Question
Let's assume the following sparse table is given indicating the listing of a security on an index.
identifier from thru
AAPL 1964-03-31 --
ABT 1999-01-03 2003-12-31
ABT 2005-12-31 --
AEP 1992-01-15 2017-08-31
KO 2014-12-31 --
ABT for example is on index from 1999-01-03 to 2003-12-31 and again from 2005-12-31 until today (-- indicates today). During times in between it is not listed on index.
How can I efficiently transform this sparse table to a dense table of the following form
date AAPL ABT AEP KO
1964-03-31 1 0 0 0
1964-04-01 1 0 0 0
... ... ... ... ...
1999-01-03 1 1 1 0
1999-01-04 1 1 1 0
... ... ... ... ...
2003-12-31 1 1 1 0
2004-01-01 1 0 1 0
... ... ... ... ...
2017-09-04 1 1 0 1
In the section My Solution you will find my solution to the problem. Unfortunately, the code seems to perform very bad. It took about 22 seconds to process 1648 entries.
As I am new to python I wondered how to efficiently program problems like these.
I do not intend that anyone is providing me with a solution to my problem (unless you wish to do so). My primary goal would be to understand how to efficiently solve problems like these in python. I used the functionalities of pandas to match the respective entries. Should I have used numpy and indexing instead? Should I have used other toolboxes? How can I gain performance improvements?
Please find my approach to this problem in the section below (if it is of interest to you).
Thank you very much for your help
My Solution
I have tried to resolve the problem by looping through every row entry in the first table.

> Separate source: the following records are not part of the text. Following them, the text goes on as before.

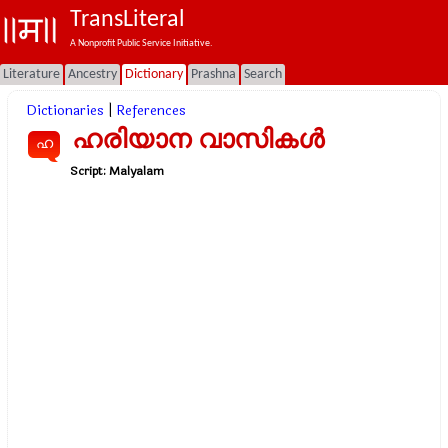
TransLiteral
A Nonprofit Public Service Initiative.
Literature
Ancestry
Dictionary
Prashna
Search
Dictionaries
|
References
ഹരിയാന വാസികൾ
ഹ
Script:
Malyalam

During every single loop, I specify a Boolean matrix for the specific from-thru-interval with all elements set to True. This matrix is appended to a list. At the end, I pd.concat the list and unstack and reindex the resulting DataFrame.
import pandas as pd
import numpy as np
def get_ts_data(data, start_date, end_date, attribute=None, identifier=None, frequency=None):
"""
Transform sparse table to dense table.
Parameters
----------
data: pd.DataFrame
sparse table with minimal column specification ['identifier', 'from', 'thru'
start_date: pd.Timestamp, str
start date of the dense matrix
end_date: pd.Timestamp, str
end date of the dense matrix
attribute: str
column name of the value of the dense matrix.
identifier: str
column name of the identifier
frequency: str
frequency of the dense matrix
kwargs:
Allows to overwrite naming of 'from' and 'thru' variables.
e.g.
{'from': 'start', 'thru': 'end'}
Returns
-------
"""
if attribute is None:
attribute = ['on_index']
elif not isinstance(attribute, list):
attribute = [attribute]
if identifier is None:
identifier = ['identifier']
elif not isinstance(identifier, list):
identifier = [identifier]
if frequency is None:
frequency = 'B'
# copy data for security reasons
data_mod = data.copy()
data_mod['on_index'] = True
# specify start date and check type
if not isinstance(start_date, pd.Timestamp):
start_date = pd.Timestamp(start_date)
# specify end date and check type
if not isinstance(end_date, pd.Timestamp):
end_date = pd.Timestamp(end_date)
# specify output date range
date_range = pd.date_range(start_date, end_date, freq=frequency)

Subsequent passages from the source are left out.